In ancient times, the ringing of the bells marked the city life, signalling moments of danger and calling to collect the population when necessary.
Here is a fun fact: The chronology of the building of the Ghirlandina is still being studied. There are no direct historical sources regarding the very first constructive phases.
Below, some of the criteria that have allowed these spectacular architectural works to become a UNESCO World Heritage Site.
Criterion (I): «The joint creation of Lanfranco and Wiligelmo is a masterpiece of human creative genius in which a new dialectical relation between architecture and sculpture was created in Romanesque art».
Criterion (II): «Between the 12th and 13th centuries, the monumental complex represented one of the principal forming grounds for a new figurative language, destined greatly to influence the development of the Romanesque in the Po valley. [...] At the European level, the sculpture of the Cathedral of Modena represents a privileged observatory for the understanding of the cultural context accompanying the revival of monumental stone sculpture.
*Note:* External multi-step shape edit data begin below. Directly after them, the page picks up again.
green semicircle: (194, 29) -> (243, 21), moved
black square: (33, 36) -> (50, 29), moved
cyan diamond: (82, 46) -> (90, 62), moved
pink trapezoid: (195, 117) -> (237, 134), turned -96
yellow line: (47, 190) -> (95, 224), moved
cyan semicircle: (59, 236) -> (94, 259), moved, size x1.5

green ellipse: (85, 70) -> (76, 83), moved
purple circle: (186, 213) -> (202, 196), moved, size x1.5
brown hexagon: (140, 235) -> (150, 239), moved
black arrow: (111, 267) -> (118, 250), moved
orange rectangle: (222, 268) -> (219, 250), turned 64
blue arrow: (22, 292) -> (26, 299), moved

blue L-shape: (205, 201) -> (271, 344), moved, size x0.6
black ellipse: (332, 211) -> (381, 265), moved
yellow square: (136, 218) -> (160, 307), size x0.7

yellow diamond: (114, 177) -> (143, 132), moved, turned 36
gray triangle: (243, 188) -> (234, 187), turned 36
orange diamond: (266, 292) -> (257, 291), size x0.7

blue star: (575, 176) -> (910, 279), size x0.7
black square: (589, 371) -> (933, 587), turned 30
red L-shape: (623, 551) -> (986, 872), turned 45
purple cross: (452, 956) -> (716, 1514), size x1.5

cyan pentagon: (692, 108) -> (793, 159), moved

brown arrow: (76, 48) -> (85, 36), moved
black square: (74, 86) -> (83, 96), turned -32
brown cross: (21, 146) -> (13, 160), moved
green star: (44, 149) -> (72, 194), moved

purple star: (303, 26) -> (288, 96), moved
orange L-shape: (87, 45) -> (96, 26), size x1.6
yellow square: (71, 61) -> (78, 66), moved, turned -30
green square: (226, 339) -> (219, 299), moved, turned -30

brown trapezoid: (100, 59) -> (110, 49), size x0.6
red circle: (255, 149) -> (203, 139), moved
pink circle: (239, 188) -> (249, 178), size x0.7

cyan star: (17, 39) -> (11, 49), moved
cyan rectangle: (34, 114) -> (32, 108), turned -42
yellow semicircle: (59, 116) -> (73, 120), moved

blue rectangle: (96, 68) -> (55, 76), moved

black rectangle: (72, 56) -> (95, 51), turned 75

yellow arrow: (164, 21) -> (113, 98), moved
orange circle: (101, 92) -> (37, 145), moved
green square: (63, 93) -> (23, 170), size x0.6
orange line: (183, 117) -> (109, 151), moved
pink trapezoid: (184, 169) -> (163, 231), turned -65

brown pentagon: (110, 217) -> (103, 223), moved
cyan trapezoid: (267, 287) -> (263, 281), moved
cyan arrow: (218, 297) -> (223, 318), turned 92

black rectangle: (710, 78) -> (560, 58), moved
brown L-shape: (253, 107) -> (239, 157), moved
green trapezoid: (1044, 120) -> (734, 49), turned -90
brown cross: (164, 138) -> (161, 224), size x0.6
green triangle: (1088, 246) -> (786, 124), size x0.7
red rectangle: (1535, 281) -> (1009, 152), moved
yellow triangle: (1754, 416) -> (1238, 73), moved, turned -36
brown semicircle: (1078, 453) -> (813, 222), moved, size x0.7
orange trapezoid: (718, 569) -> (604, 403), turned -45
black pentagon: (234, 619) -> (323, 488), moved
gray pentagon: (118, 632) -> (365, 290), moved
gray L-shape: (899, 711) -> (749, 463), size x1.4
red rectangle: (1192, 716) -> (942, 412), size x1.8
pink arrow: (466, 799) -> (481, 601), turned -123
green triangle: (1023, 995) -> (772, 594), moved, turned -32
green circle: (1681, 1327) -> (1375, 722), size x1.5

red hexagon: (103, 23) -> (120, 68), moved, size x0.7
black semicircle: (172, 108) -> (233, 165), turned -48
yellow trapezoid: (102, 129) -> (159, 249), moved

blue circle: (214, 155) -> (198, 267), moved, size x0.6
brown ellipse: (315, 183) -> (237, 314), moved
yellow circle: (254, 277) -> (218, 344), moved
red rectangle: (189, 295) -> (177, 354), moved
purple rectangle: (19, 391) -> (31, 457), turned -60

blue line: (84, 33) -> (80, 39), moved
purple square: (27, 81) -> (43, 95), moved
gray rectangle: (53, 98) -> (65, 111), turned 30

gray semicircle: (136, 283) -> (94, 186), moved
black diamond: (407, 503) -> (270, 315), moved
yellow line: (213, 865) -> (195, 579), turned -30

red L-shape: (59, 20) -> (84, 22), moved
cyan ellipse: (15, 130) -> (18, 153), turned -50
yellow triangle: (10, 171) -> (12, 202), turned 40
Only very few other monumental complexes, such as Toulouse and Moissac, can claim to be so important in this respect».
Integrity: «Over time, Modena’s monumental complex has retained its historical, social and artistic features that define its Outstanding Universal Value. The works carried out over the centuries on the World Heritage monumental complex were always aimed at keeping the buildings efficient and useful while basically preserving the spatial proportions and volumes, prolonging its life without altering its physiognomy and functions».
Authenticity: «The nominated monumental complex is undeniably authentic as far as its design, form, materials, and function are concerned. Although the cathedral has undergone a number of renovations over time, it retains its original use and the monumental complex is undeniably authentic as far as its design and form. Its preservation history also confirms its authenticity. From the point of view of restoration and preservation, Modena cathedral represents an exemplary case, showing as it does a century-long history of interventions and initiatives, warranting a chapter of importance in the history of Italian heritage conservation».